The men leave the mine only three times a day, to eat and smoke. They explained that it is dangerous to smoke inside the mine. Erdenetuya and I were unable to transport the trough up to the mouth of the shaft and instead followed behind the three men. Getting out of the shaft was more difficult than getting in. Although I consider myself a sportsman I felt suffocated inside the shaft and it took me a long time to catch my breath. We rested for several minutes and started to work again. The next job was to separate coal we had extracted. The small pieces of coal are as valuable as the larger pieces, as they are used in smaller stoves and boilers.

We the carried coal to back of the truck, a Russian maade ZIL-130. Five-tons of small-sized of coal can be sold for Tg 20,000 and fills the back of a truck. It takes eight troughs of coal from the mine to fill a truck. 150 sacks of larger-sized coal can also fill a truck and can be sold for Tg85,000. The miners pay landowners Tg10,000 per day to use the mineshafts. They also sometimes have to rent a tractor to pull the troughs through the shafts, costing Tg800 per trough. They also spend money to feed themselves have to pay some other illegal ‘taxes’. After paying for all the costs, each miner takes home about Tg5,000 per day.
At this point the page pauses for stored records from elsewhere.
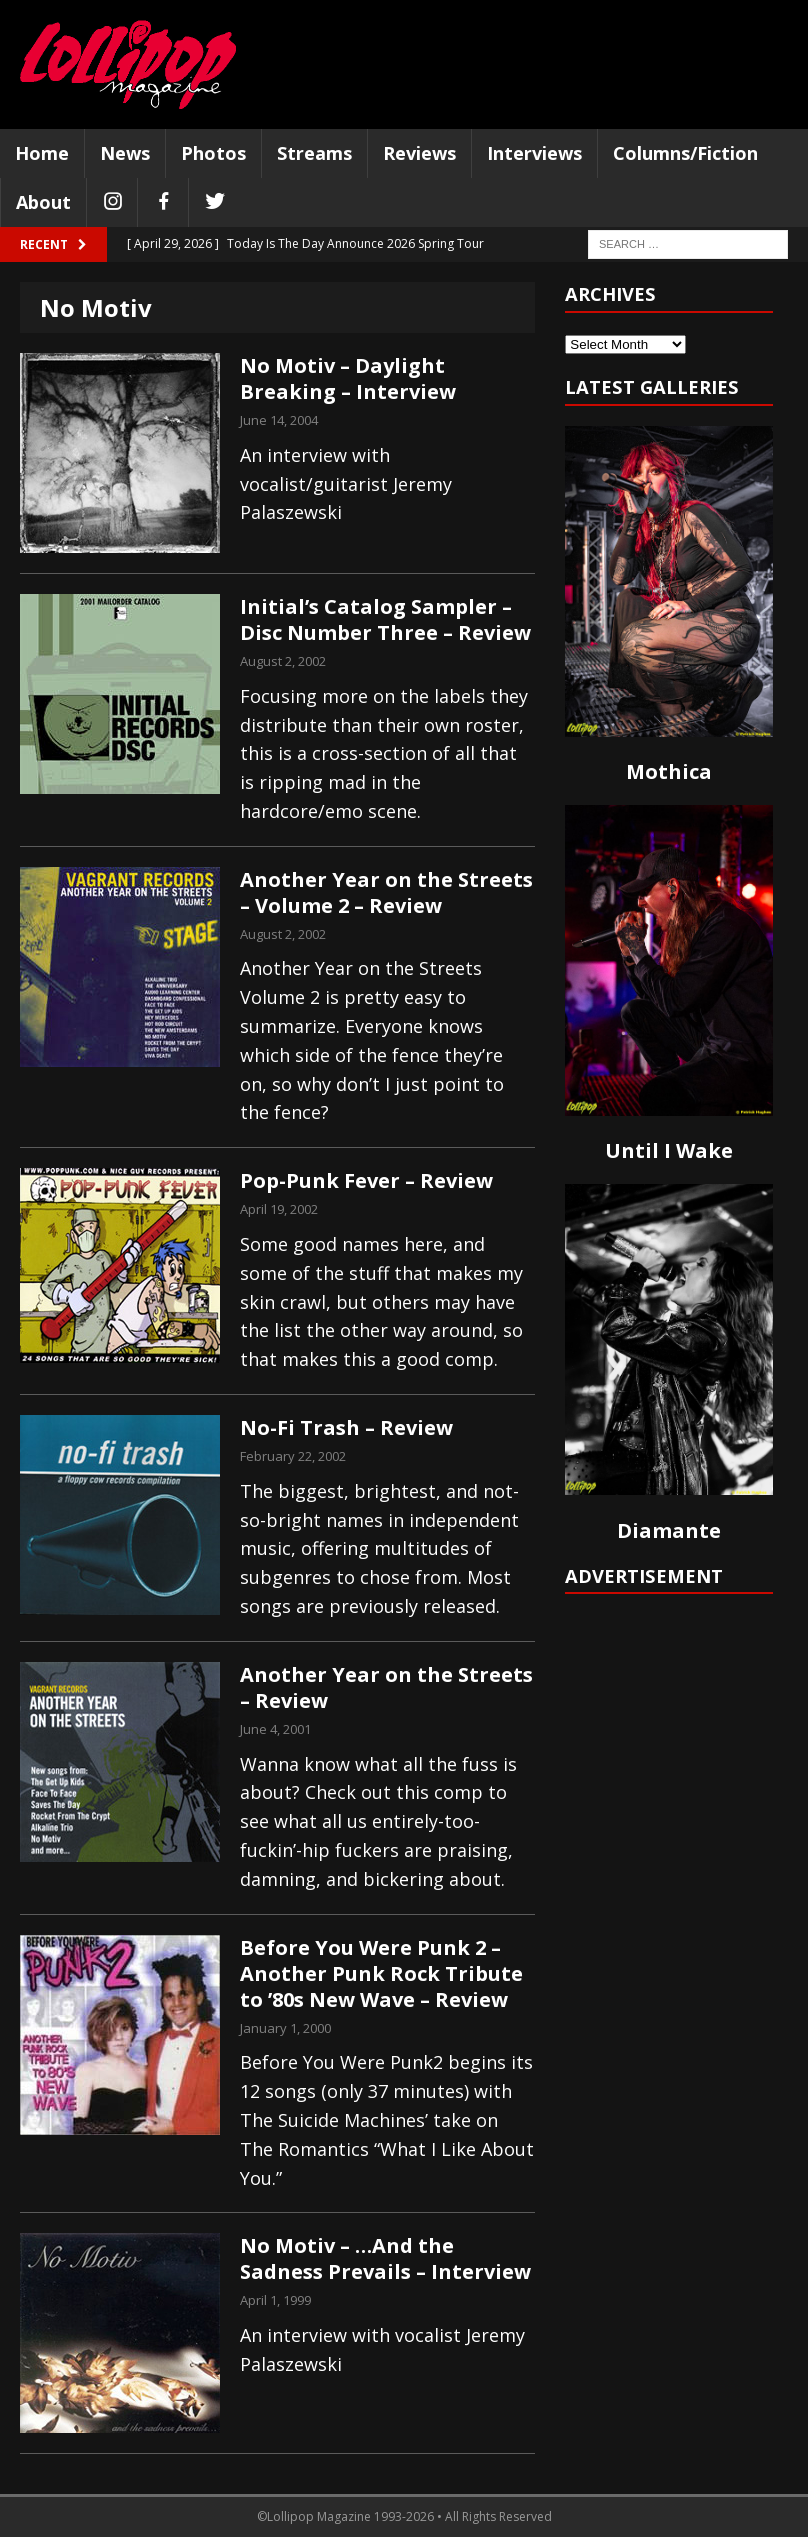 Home (42, 153)
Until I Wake (669, 1150)
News (125, 153)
The miners work in very dangerous conditions. The shaft where we tried mining is 31 meters deep and the miners work there without any protection. I saw that dust often falls from the roof of the shaft and felt that it could collapse at any time.

We also visited another mine 3 or 4 kilometers away. This was more developed, but we were not allowed to enter the mine or take photos. The miners told us that this mine is 150 meters deep. Miners said that safety is better is this mine and a log is kept of accidents.